Les nominations sont divisées en trois catégories. Tout d’abord, les confirmations en poste : à l’instar des conseillers Cheikh Ahmed ould Elban, Mohammed Mahmoud Yahya, Isselmou Rabah, Soumaré, Mohamed Cheikhna, Idoumou, Ahmed Mezid, Ahmed Ba et Mohamed Mona ; des chargés de mission Sidi Mohamed Sidi, Zeïnabou Abderrahmane (parente du ministre alors qu'ils ne sont pas de la même région), Mariem Sidina et Fatimetou Cheikh Samba ; des directeurs Sid'Ahmed ould Eyouh ou Vali Nagi Dom.
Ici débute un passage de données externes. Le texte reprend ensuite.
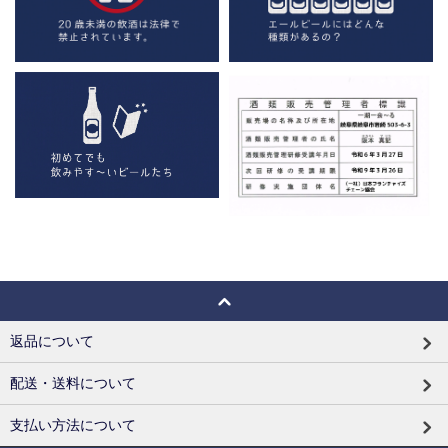
返品について
配送・送料について
支払い方法について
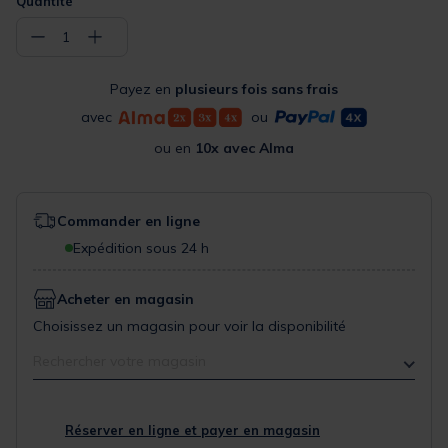
Quantité
−
+
1
Payez en
plusieurs fois sans frais
avec
ou
ou en
10x avec Alma
Commander en ligne
Expédition sous 24 h
Acheter en magasin
Choisissez un magasin pour voir la disponibilité
Rechercher votre magasin
Réserver en ligne et payer en magasin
En deux, les mutations, voire dégradations : Dacia Bamba, directeur de l’Enseignement fondamental ; Mohamed Mahmoud Essiadi, ancien IGEN dont les inspecteurs ne regrettent guère le limogeage ; Ba Dadié, ex-DRH que certains qualifient de ‘’poids mort’’. Les voilà tous deux chargés de mission. Kehle Agjeil et Mohamed ould Mohamed Louleid sont passés de chargés de mission à conseillers. Ex-inspecteur général du Secondaire, Mohamed ould Mohamed Denebja se retrouve conseiller. Anciennement conseillers, Elemine Khattri et Mahmouden Ghadi sont devenus directeurs généraux adjoints. Lui aussi ex-conseiller, Cheikh Sidi Mohamed est devenu directeur des Réformes. Mohamed Lemine En Weli, ancien DREN est relégué au rang de directeur adjoint de l'ENI d'Aïoun.
Enfin, les promotions : Hamady Lehbous, militant IRA et enseignant, se voit chargé de mission ; Mohamed Mahmoud Mohamed Lemine, maître d'éducation physique natif de Boumdeïd, est promu conseiller ; tout comme Mahfoud ould Abderrahmane, professeur au CSET ; fédéral de l’UPR, Salek ould Jiddou est désigné directeur général des Ressources ; ex-formateur à l'ENI, Traoré Mody devient directeur-adjoint.